АВТОБИОГРАФИЧЕСКАЯ, да еще и ПОВЕСТЬ – жанр действительно женский и женственный, несерьезный, пустяковый, легко ложащийся под насмешку – Ольги Всеволодовны Ивинской над Александром Исаевичем Солженицыным. Однако не сочинителем по большей части повестушек был он. А уж если и «повестей», то не по контрасту с Ольгой Всеволодовной – разве она сама создавала исключительно эпосы? «Вот что, оказывается, записал в дневнике note 38 <> в то время, когда был еще безвестным учителем физики в рязанской средней школе (здесь счет открыт: Ольга Всеволодовна безвестной училкой и вправду никогда не была, да еще по сельским рязанским округам, – она всегда ей известными способами оказывалась при столичных редакциях), что не мешало ему уверенно размышлять о том, как он распорядится своей Нобелевской премией (сомнений в том, что он ее получит, у него, очевидно, не было)» (человек, ПОЛУЧИВШИЙ Нобелевскую премию, мог и никогда не иметь сомнений в том, что ее получит, – ирония Ивинской не имеет логической посылки и остается примером беспредметного дамского завистливого шипа). Цитирует Солженицына:
«Я мерил его своими целями, своими мерками – и корчился от стыда за него как за себя: как же можно было испугаться какой-то газетной брани, как же можно было ослабеть перед угрозой высылки, и униженно просить правительство, и бормотать о своих „ошибках и заблуждениях“, „собственной вине“, вложенной в роман – от собственных мыслей, от своего духа отрекаться… <> Нет, если позван на бой, да еще в таких превосходных обстоятельствах, – иди и служи России! Жестоко-упречно я осуждал его, не находя оправданий. Перевеса привязанностей над долгом я и с юности простить и понять не мог, а тем более озверелым зэком» (ИВИНСКАЯ О.В. Годы с Борисом Пастернаком. В плену времени. Стр. 289—290). Ивинская снова хлестко иронизирует: «Превосходно сказано! По форме; а по смыслу – поразительно несправедливо. Несправедливо дважды: во-первых, потому, что не учтена ситуация и время (учтены – названы, правда, превосходными обстоятельствами, каковыми и являлись), когда Пастернак своим романом решился на одно из самых волнующих в середине века сражений духа против насилия; во-вторых, потому, что совершенно не поняты мотивы подписания им двух покаянных писем» (Там же. Стр. 290). И далее сообщает назидательно: де задумал Пастернак свой роман в роковом 1946 году (когда познакомился он с ней, Ивинской, а рыданий перед Жо-ней в Берлине в 1935 году о замысле романа о девочке под вуалью будто и не было), – но свою решающую роль Ольга Всеволодовна как бы ненавязчиво микширует (но ведь догадаются, не идиоты, и сами) и напоминает о том, о чем говорят только с придыханием: год, когда был зачат «Доктор Живаго», был тем самым годом, да, это был именно тот самый год, когда – и лучше продолжить цитатой: «…не только писатели – все думающие и что-то понимающие люди были потрясены постановлением о журналах „Звезда“ и „Ленинград“…» (Там же. Стр. 290). Этого, считает она, никогда не бывшего совпадения – «Доктор Живаго» был задуман не в памятном Ольге 1946 году, и Постановление свою зловещую тень отбрасывало только на тех, кто без теней казался себе не таким интересным, – более чем достаточно, чтобы через двенадцать лет отказаться от Нобелевской премии. Солженицын повержен.

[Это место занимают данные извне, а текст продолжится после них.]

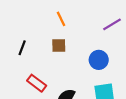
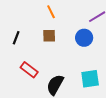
blue circle: (99, 60) -> (84, 38), moved

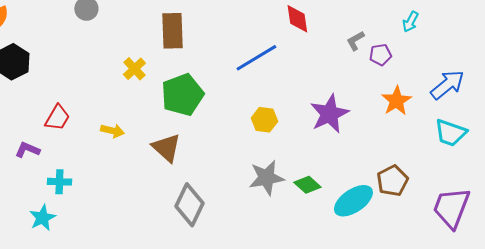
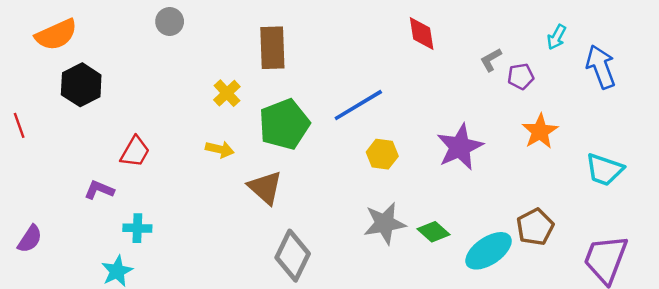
blue line: (256, 58) -> (358, 105), moved
blue arrow: (447, 85) -> (601, 67), moved, turned -72
yellow arrow: (112, 131) -> (220, 149), moved

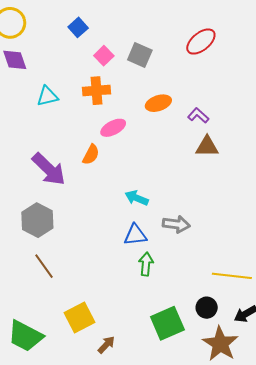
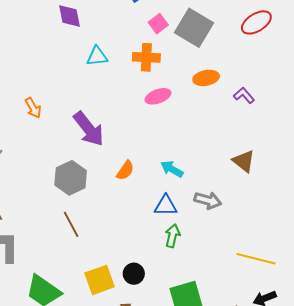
gray square: (140, 55) -> (194, 28), size x1.5
brown triangle: (207, 147) -> (244, 161), moved, turned 30
orange semicircle: (91, 155) -> (125, 170), moved
black circle: (207, 308) -> (134, 274), moved

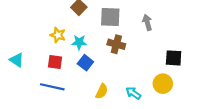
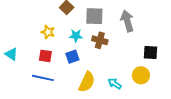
gray arrow: (147, 22) -> (127, 21), size x1.5
cyan star: (79, 42) -> (76, 36), moved
blue square: (85, 63) -> (72, 57), turned 32
yellow semicircle: (102, 91) -> (87, 82), size x1.5

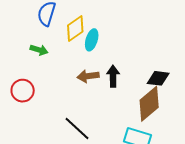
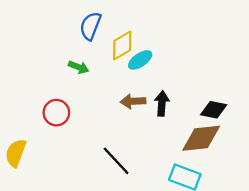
cyan ellipse: (92, 40) -> (140, 60), turned 35
brown diamond: (149, 104) -> (201, 138), turned 30

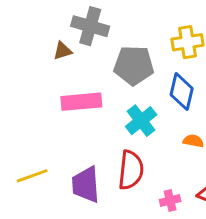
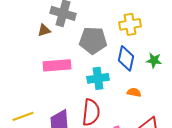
cyan cross: (141, 121) -> (98, 78), turned 30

Обычное гаденькое объяснение, но от него мало кто может удержаться: «Да, хорошо, что у Солженицына есть друзья и покровители, его поддержавшие» (Там же. Стр. 288), жаль, что она не намекнула попрозрачнее, какие услуги он за это оказывал «покровителям».
Нобелевская история – это, как говорят в теннисе, серия невынужденных ошибок.
«И как мы, Лелюша, вдвоем вышли из всех неприятностей. И все счастливо! И так бы всегда жить. Стыжусь только этих поликарповских писем. Жалко, что ты заставила меня подписать их». Я возмутилась – как скоро он забыл смертельные наши волнения! Он сказал: «Сознайся, ведь мы из вежливости испугались!»» (Там же. Стр. 362).